*WHAT TO WORK ON*:
Give the entries again exactly, without pictures.

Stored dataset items
##############################

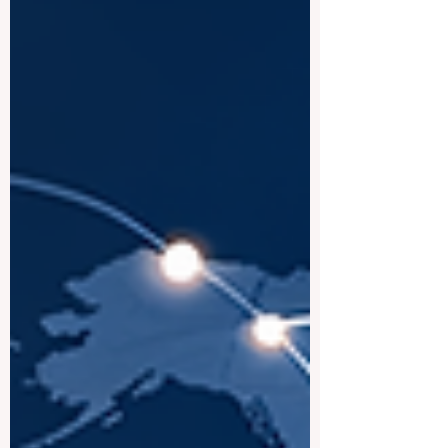
plus profonde et une
#QualitéDeLEnseignement élevée. Hier, il
a été officiellement annoncé qu'un
financement crucial a été accordé avec
succès pour le projet très attendu EDL-
Ready (Préparation au Label de Diplôme
Européen). Cette initiative passionnante
marque une avancée significative dans
l'effort continu d'harmonisation et
d'élévation des #Normes académi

##############################

*TASK SOLUTION*:
plus profonde et une
#QualitéDeLEnseignement élevée. Hier, il
a été officiellement annoncé qu'un
financement crucial a été accordé avec
succès pour le projet très attendu EDL-
Ready (Préparation au Label de Diplôme
Européen). Cette initiative passionnante
marque une avancée significative dans
l'effort continu d'harmonisation et
d'élévation des #Normes académi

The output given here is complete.